◆ WORK REQUEST ◆
The pictures stay out. Please retype every line below exactly.

◆ Collection entries ◆
★ ★ ★ ★ ★
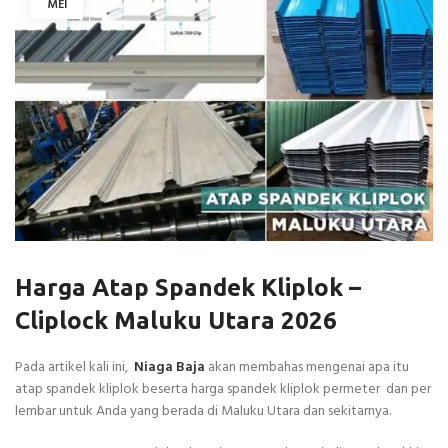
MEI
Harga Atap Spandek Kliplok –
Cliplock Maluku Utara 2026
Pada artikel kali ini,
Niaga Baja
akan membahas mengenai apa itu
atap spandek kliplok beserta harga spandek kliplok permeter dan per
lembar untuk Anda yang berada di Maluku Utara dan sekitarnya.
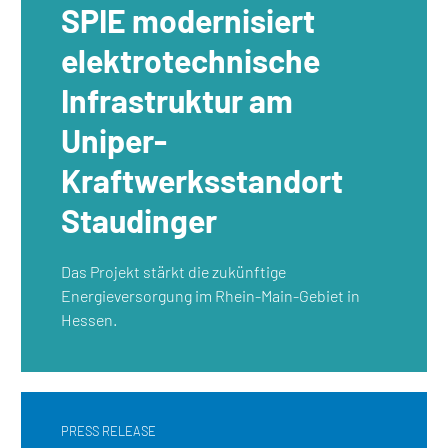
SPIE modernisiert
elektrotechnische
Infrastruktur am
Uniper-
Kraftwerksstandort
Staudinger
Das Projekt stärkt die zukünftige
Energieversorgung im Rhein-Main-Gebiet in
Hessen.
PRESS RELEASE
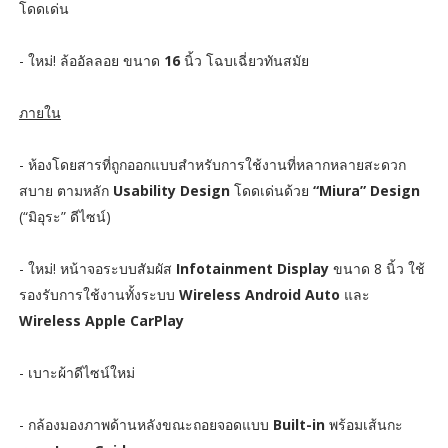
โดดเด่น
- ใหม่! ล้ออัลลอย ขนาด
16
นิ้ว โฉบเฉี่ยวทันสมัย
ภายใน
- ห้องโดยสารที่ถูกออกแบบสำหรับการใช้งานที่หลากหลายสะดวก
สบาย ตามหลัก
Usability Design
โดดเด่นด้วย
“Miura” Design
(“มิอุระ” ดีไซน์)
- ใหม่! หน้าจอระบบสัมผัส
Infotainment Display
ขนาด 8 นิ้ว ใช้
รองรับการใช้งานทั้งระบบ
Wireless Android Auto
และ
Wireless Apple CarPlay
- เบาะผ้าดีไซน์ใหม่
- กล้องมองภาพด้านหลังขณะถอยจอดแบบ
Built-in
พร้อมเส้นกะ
★ ★ ★ ★ ★
◆ RESULT OF THE EXERCISE ◆
MEI
Harga Atap Spandek Kliplok –
Cliplock Maluku Utara 2026
Pada artikel kali ini,
Niaga Baja
akan membahas mengenai apa itu
atap spandek kliplok beserta harga spandek kliplok permeter dan per
lembar untuk Anda yang berada di Maluku Utara dan sekitarnya.
SPIE modernisiert
elektrotechnische
Infrastruktur am
Uniper-
Kraftwerksstandort
Staudinger
Das Projekt stärkt die zukünftige
Energieversorgung im Rhein-Main-Gebiet in
Hessen.
PRESS RELEASE
โดดเด่น
- ใหม่! ล้ออัลลอย ขนาด
16
นิ้ว โฉบเฉี่ยวทันสมัย
ภายใน
- ห้องโดยสารที่ถูกออกแบบสำหรับการใช้งานที่หลากหลายสะดวก
สบาย ตามหลัก
Usability Design
โดดเด่นด้วย
“Miura” Design
(“มิอุระ” ดีไซน์)
- ใหม่! หน้าจอระบบสัมผัส
Infotainment Display
ขนาด 8 นิ้ว ใช้
รองรับการใช้งานทั้งระบบ
Wireless Android Auto
และ
Wireless Apple CarPlay
- เบาะผ้าดีไซน์ใหม่
- กล้องมองภาพด้านหลังขณะถอยจอดแบบ
Built-in
พร้อมเส้นกะ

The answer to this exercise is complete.